No obstante, es difícil resolver el clásico litigio entre la idoneidad del ser social o el ser individual y, más aún, hallar un término medio virtuoso que conecte al tigre y a la hormiga. Los tigres que robaron en el chino de debajo de mi casa apenas anduvieron pocos metros desde la tienda hasta que les cogió la policía porque el barrio, hoy, es más que nunca un hormiguero. El vecindario está ávido de estímulos y, por eso, a poco que escuchamos los gritos de la dependienta, salimos de nuevo a los balcones, desde donde estamos habituados a vernos las caras cada tarde en el aplauso sanitario. La perspectiva cenital desde los edificios nos facultaba para indicarles a los agentes dónde estaban los tigres y en qué recovecos de la calle habían escondido el botín, que consistía en varias latas de cerveza y algunas botellas de alta graduación. Los vecinos gritaban ¡Detrás de aquel coche!, ¡En el contenedor! y la policía se acercaba para hallar efectivamente a alguno de los dos huidizos ladrones o a parte de sus “pertenencias”. Se manifestó aquí el reverso tenebroso del ser social. El vecindario reía viendo ese juego desigual del gato contra el ratón y abucheaba las imprecaciones ininteligibles de la yonki que, una vez aprehendida, cargó contra la multitud chivata en un idioma balbuceante y tosco. En efecto, nuestro naciente sentido de comunidad languidece si degenera en una asunción acrítica del principio de autoridad que poco a poco va asentándose sobre la delación, la celebración de la represión, la desconfianza mutua y la docilidad lacayuna.

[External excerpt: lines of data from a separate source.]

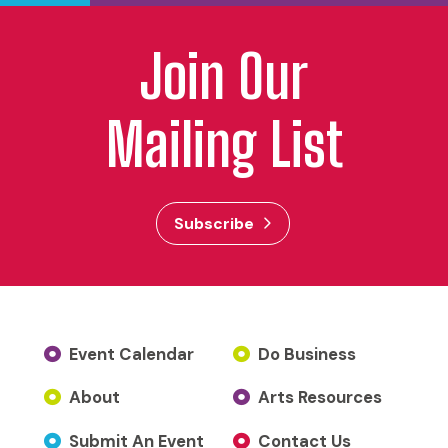
Join Our
Mailing List
Subscribe
Event Calendar
Do Business
About
Arts Resources
Submit An Event
Contact Us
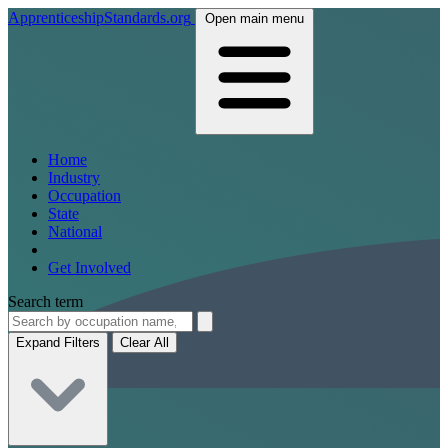
ApprenticeshipStandards.org
Open main menu
Home
Industry
Occupation
State
National
Get Involved
Search term
Expand Filters
Clear All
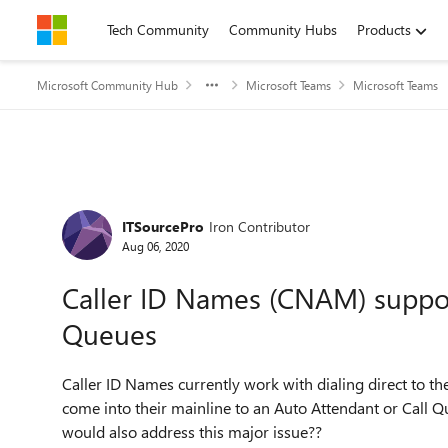
Skip to content
Tech Community
Community Hubs
Products
Microsoft Community Hub
Microsoft Teams
Microsoft Teams
Forum Discussion
ITSourcePro
Iron Contributor
Aug 06, 2020
Caller ID Names (CNAM) suppor
Queues
Caller ID Names currently work with dialing direct to 
come into their mainline to an Auto Attendant or Call Q
would also address this major issue??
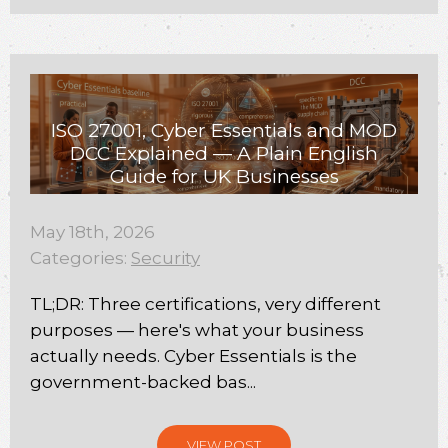
ISO 27001, Cyber Essentials and MOD
DCC Explained — A Plain English
Guide for UK Businesses
May 18th, 2026
Categories:
Security
TL;DR: Three certifications, very different
purposes — here's what your business
actually needs. Cyber Essentials is the
government-backed bas...
VIEW POST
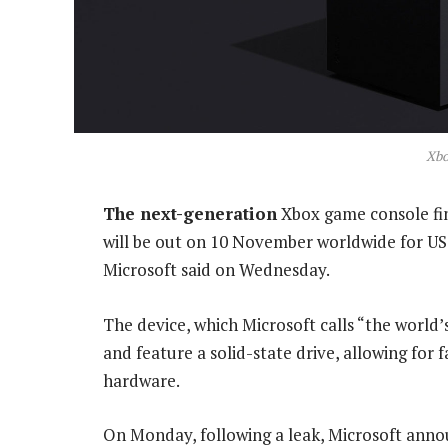
Xbo
The next-generation
Xbox game console fina
will be out on 10 November worldwide for US$
Microsoft said on Wednesday.
The device, which Microsoft calls “the world’
and feature a solid-state drive, allowing for
hardware.
On Monday, following a leak, Microsoft anno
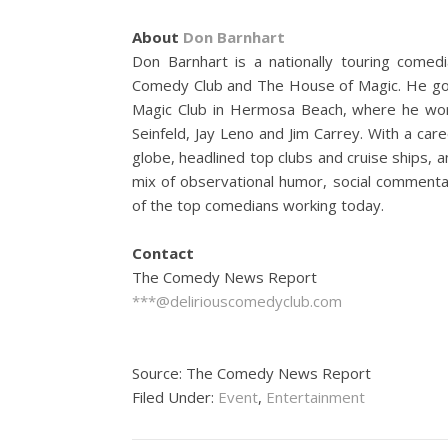
About
Don Barnhart
Don Barnhart is a nationally touring comedi
Comedy Club and The House of Magic. He got
Magic Club in Hermosa Beach, where he work
Seinfeld, Jay Leno and Jim Carrey. With a ca
globe, headlined top clubs and cruise ships, a
mix of observational humor, social commentar
of the top comedians working today.
Contact
The Comedy News Report
***@deliriouscomedyclub.com
Source: The Comedy News Report
Filed Under:
Event
,
Entertainment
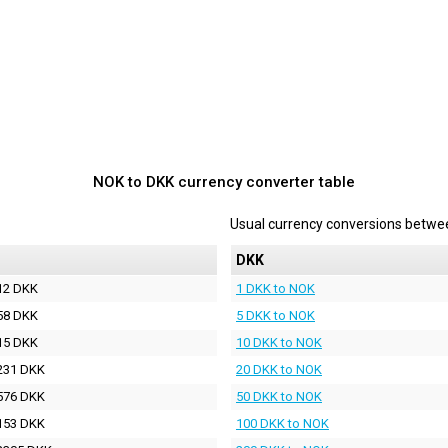
NOK to DKK currency converter table
Usual currency conversions betw
DKK
12 DKK
1 DKK to NOK
58 DKK
5 DKK to NOK
15 DKK
10 DKK to NOK
231 DKK
20 DKK to NOK
576 DKK
50 DKK to NOK
153 DKK
100 DKK to NOK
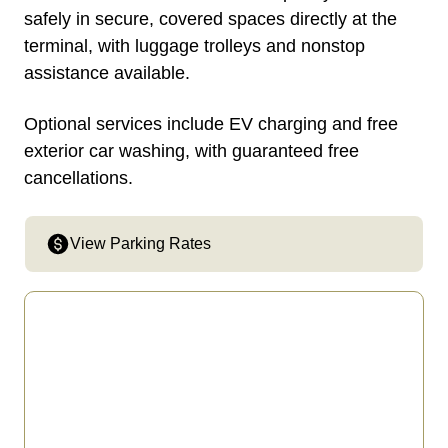
safely in secure, covered spaces directly at the
terminal, with luggage trolleys and nonstop
assistance available.
Optional services include EV charging and free
exterior car washing, with guaranteed free
cancellations.
View Parking Rates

Es evidente que hay cierto cinismo desclasado e insoportable cuando uno se afilia a la equidistancia entre la virtud del digno trabajador chino y la reprobable conducta de los ladrones. Aunque ahora muchos estamos forzosamente alejados del circuito letal del trabajo diario nos seguimos viendo reflejados en el espejo de quienes mantienen su puesto, al mismo tiempo que, en el fondo, nos atemoriza constatar que los tigres que roban en la tienda no son sino un reflejo deformado de nosotros; que ahora más que nunca somos vulnerables a los vaivenes impredecibles de un mercado laboral que podría aislarnos en la selva o en el zoológico, sin comunidad que empatice o nos defienda. Que siempre somos nosotros, los chinos, los tigres, las hormigas. A propósito del significado de la comunidad y la cooperación, Íñigo Errejón ha narrado recientemente con acierto una anécdota de la antropóloga Margaret Mead sobre el hito que marca el origen de la civilización: un fémur roto y soldado de nuevo. Este primitivo fémur roto y refundido en su entalladura en un amasijo de calcio y fósforo, revela que, por primera vez, un ser humano improductivo, gravoso para la comunidad, pudo sobrevivir gracias a los mecanismos de la cooperación, que se impusieron sobre los de la competitividad feroz. En estado salvaje jamás habría sobrevivido. La civilización consiste en no dejar a nadie atrás; ni a los tigres siquiera.